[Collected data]
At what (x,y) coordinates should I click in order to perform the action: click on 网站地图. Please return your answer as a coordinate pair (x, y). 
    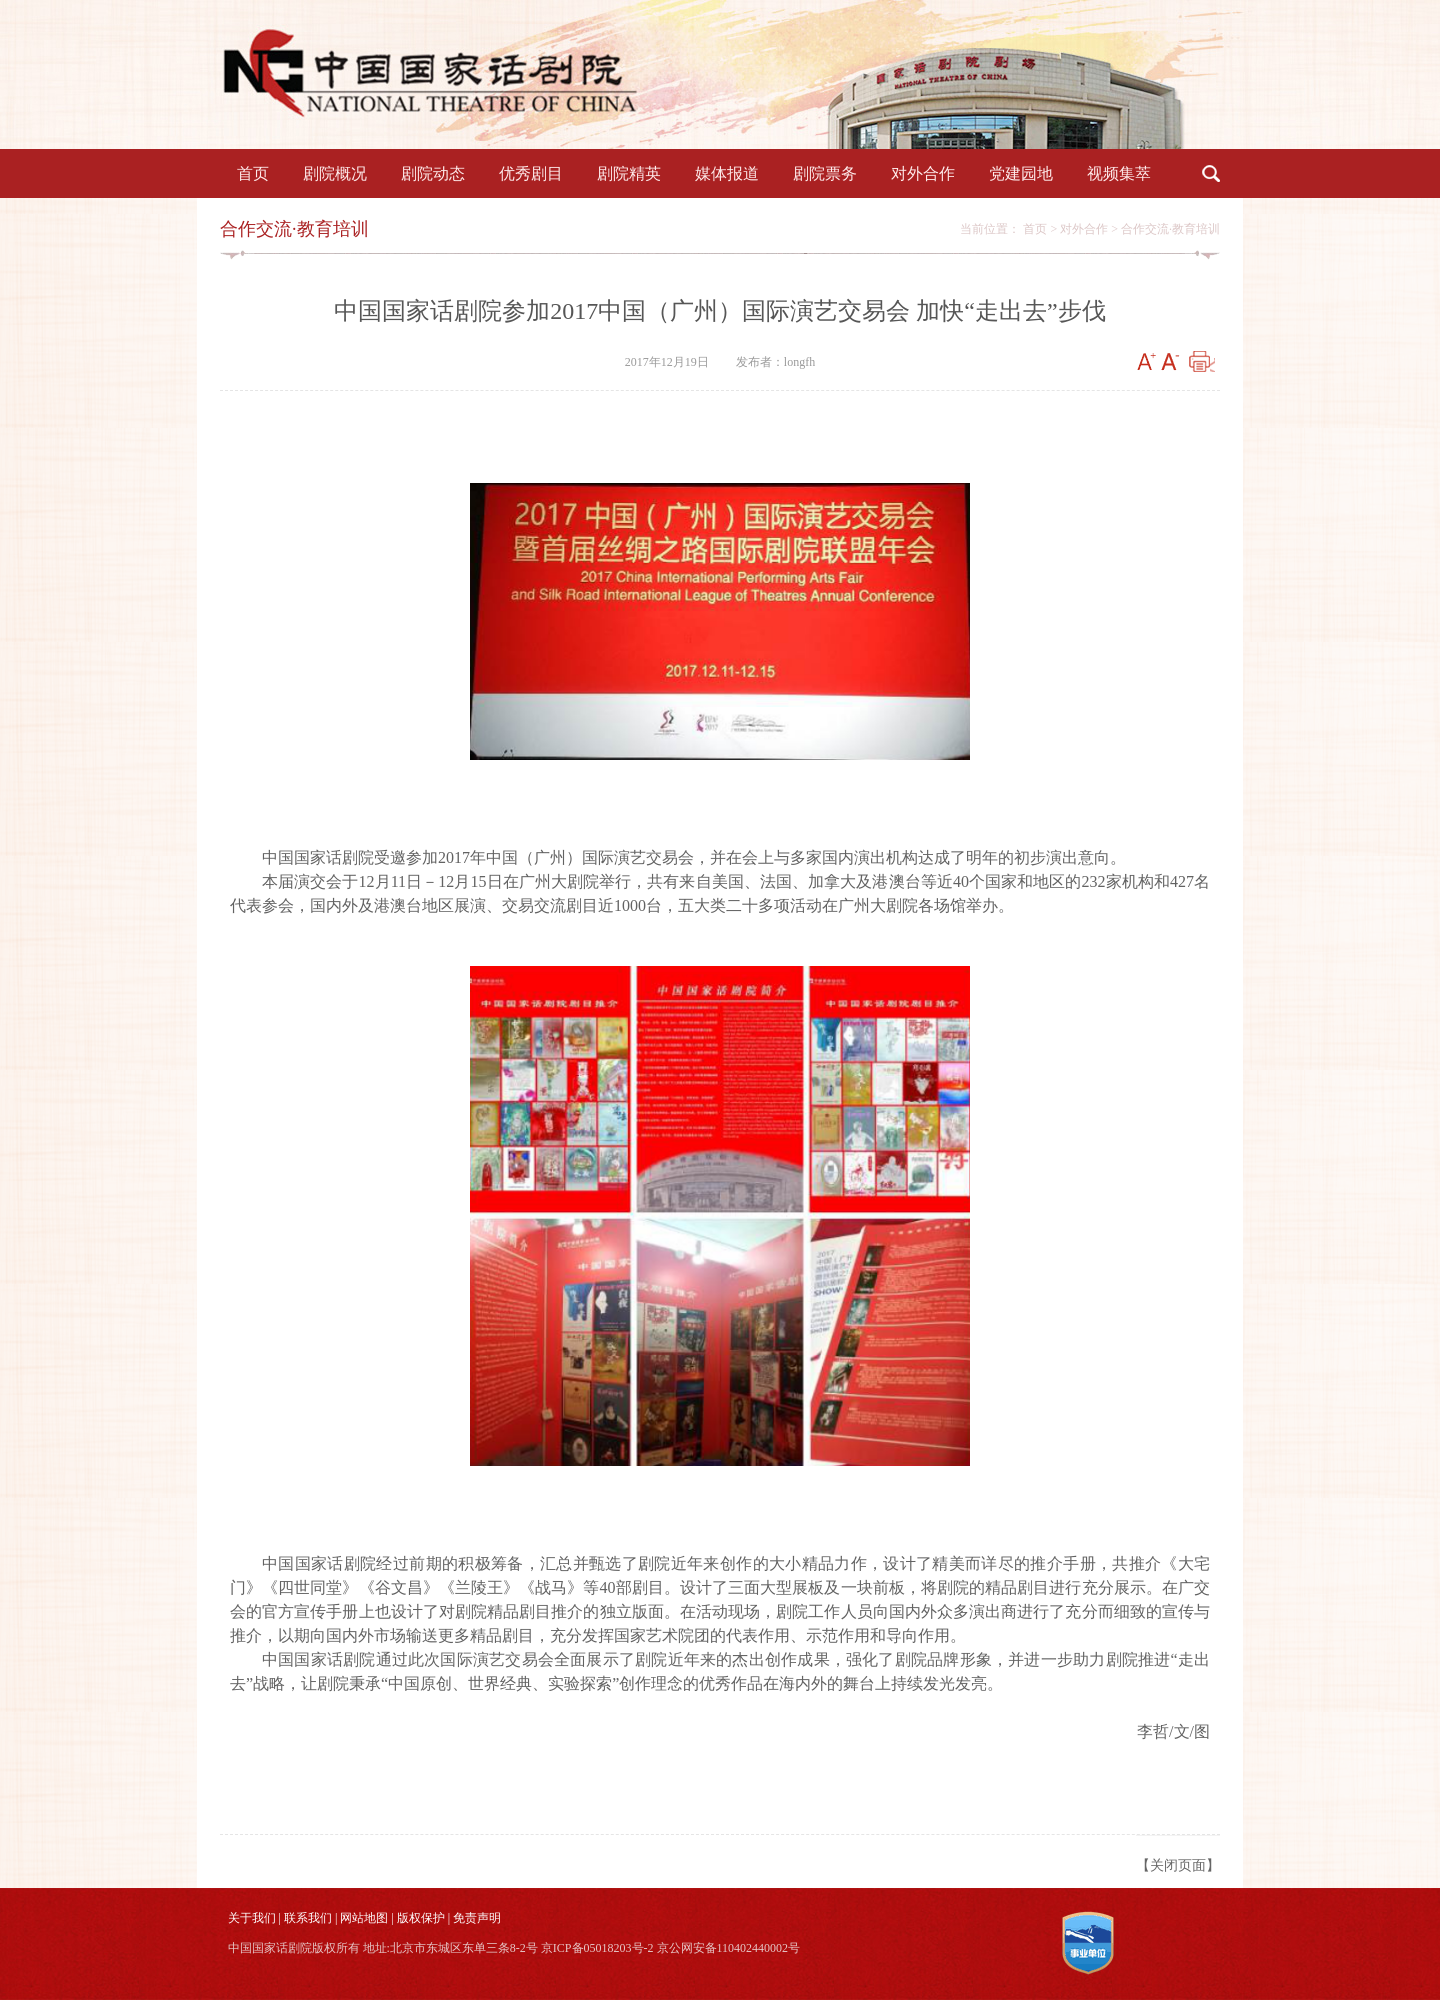
    Looking at the image, I should click on (364, 1918).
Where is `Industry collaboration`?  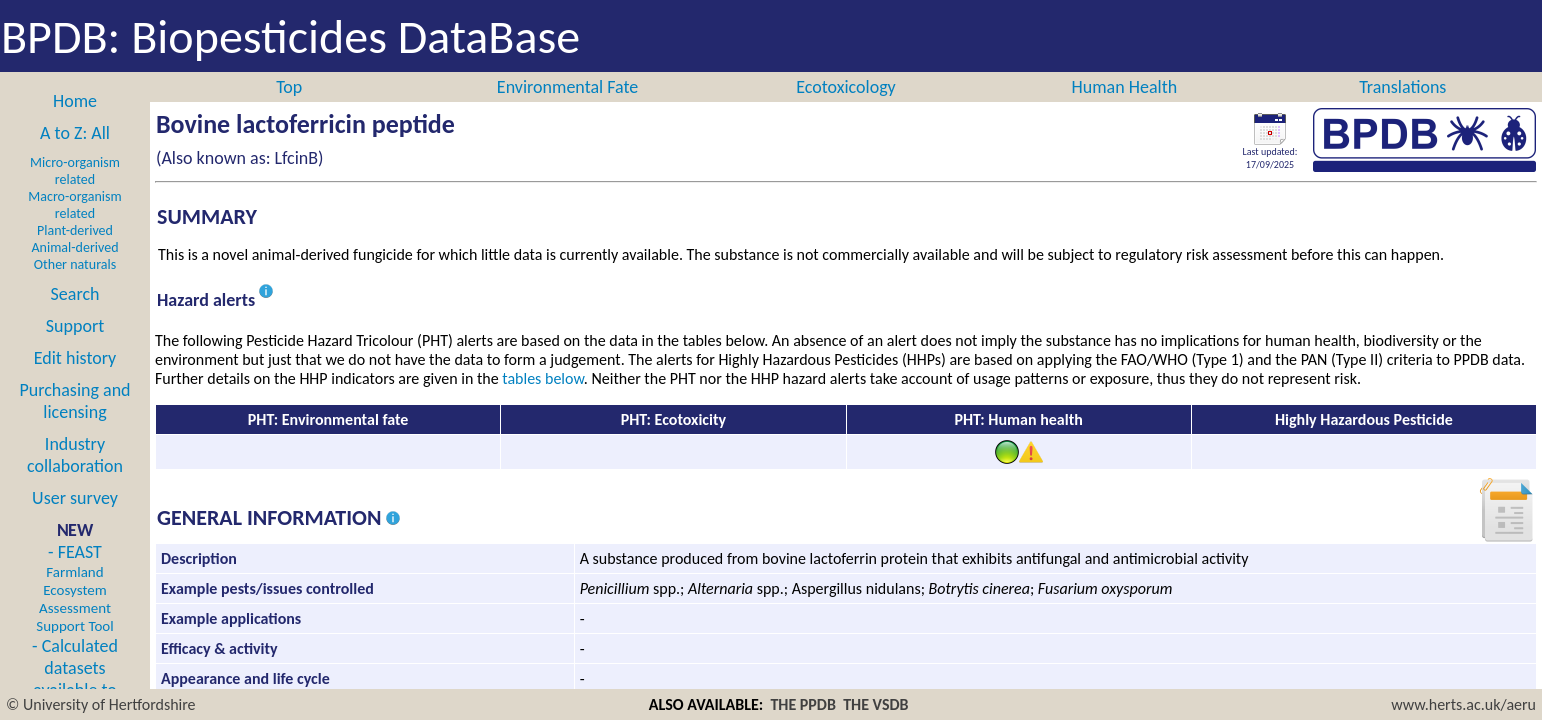 Industry collaboration is located at coordinates (75, 455).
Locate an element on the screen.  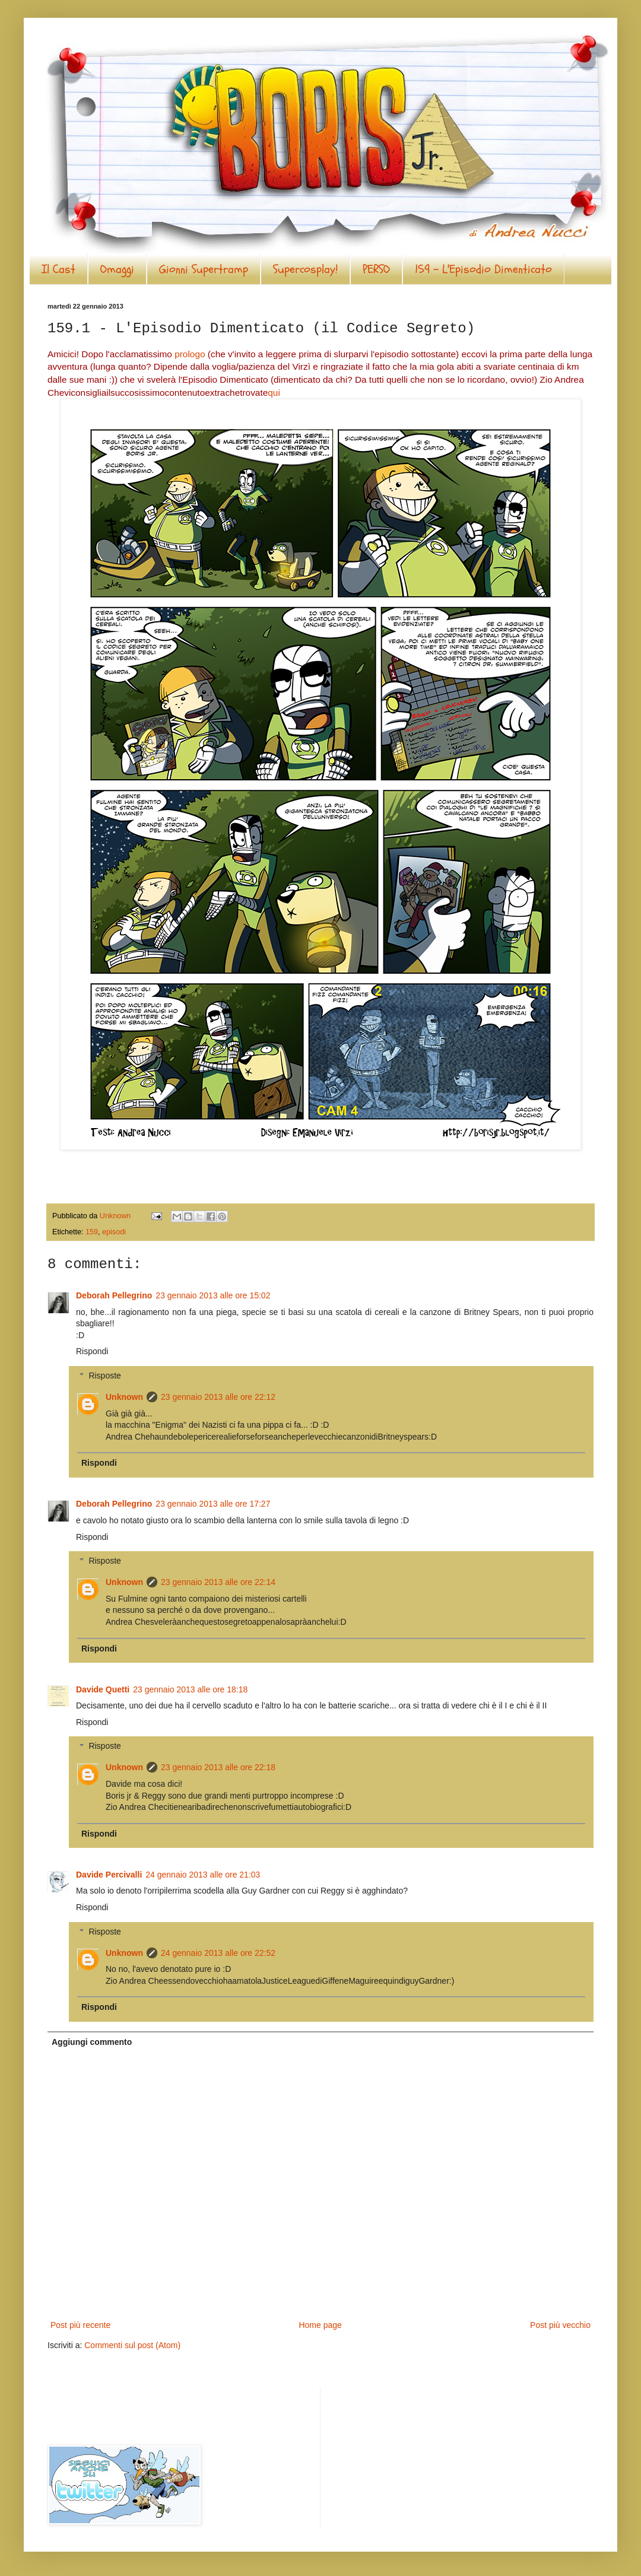
prologo is located at coordinates (189, 354).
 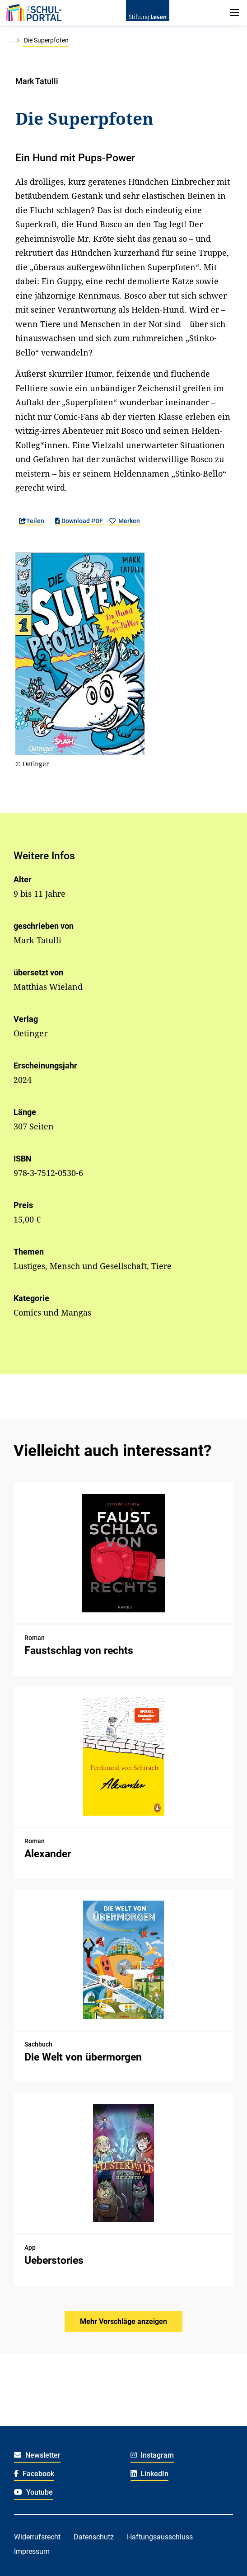 I want to click on Instagram, so click(x=152, y=2455).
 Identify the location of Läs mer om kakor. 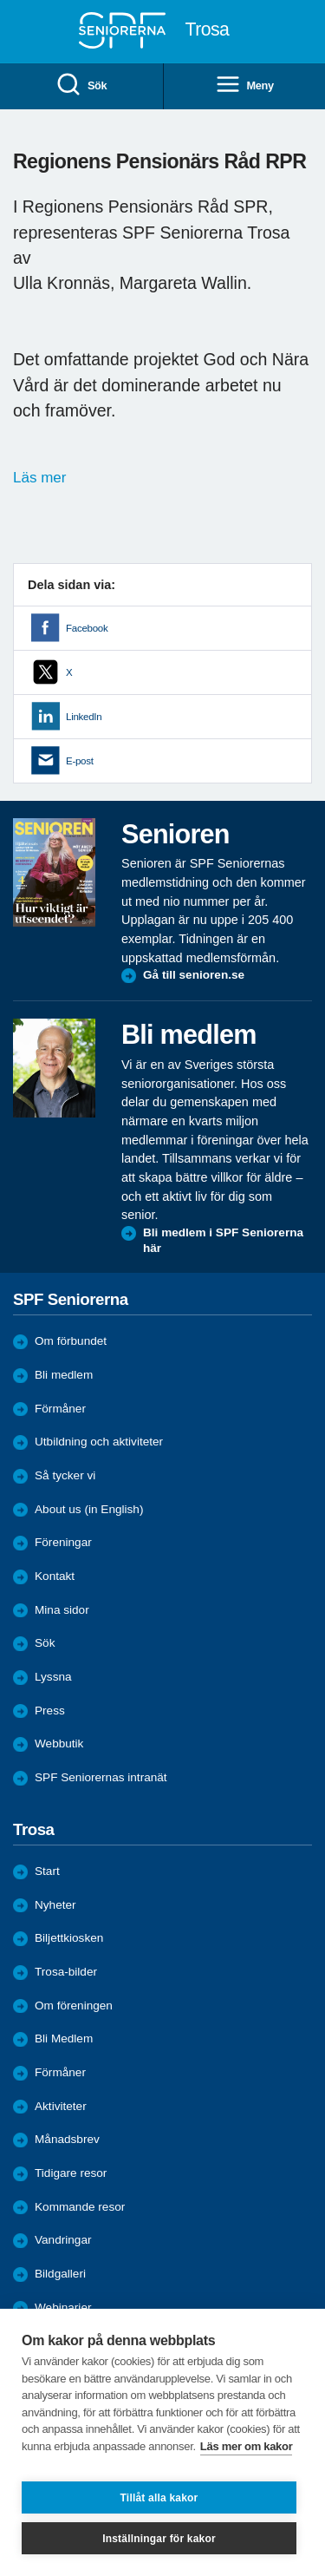
(246, 2446).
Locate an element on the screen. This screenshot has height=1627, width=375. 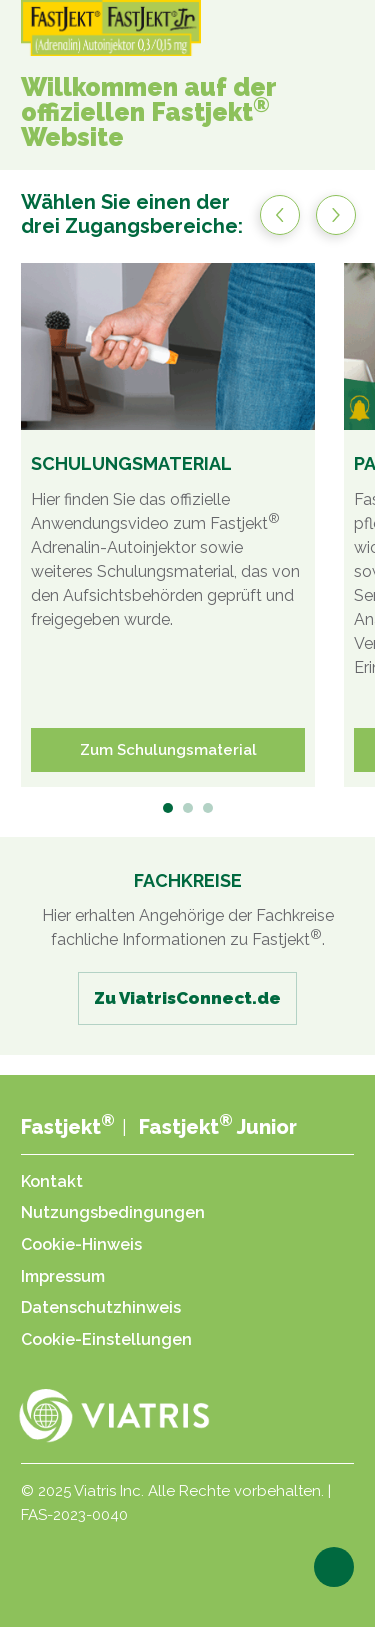
Fastjekt is located at coordinates (68, 1127).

DIRECTIONS FOR THIS TASK:
Copy exactly, with no pictures, the lines from the line containing "Locate an element on the screen. This" through the last line of the records above.

SOLUTION:
Locate an element on the screen. This screenshot has height=1627, width=375. 
Fastjekt is located at coordinates (68, 1127).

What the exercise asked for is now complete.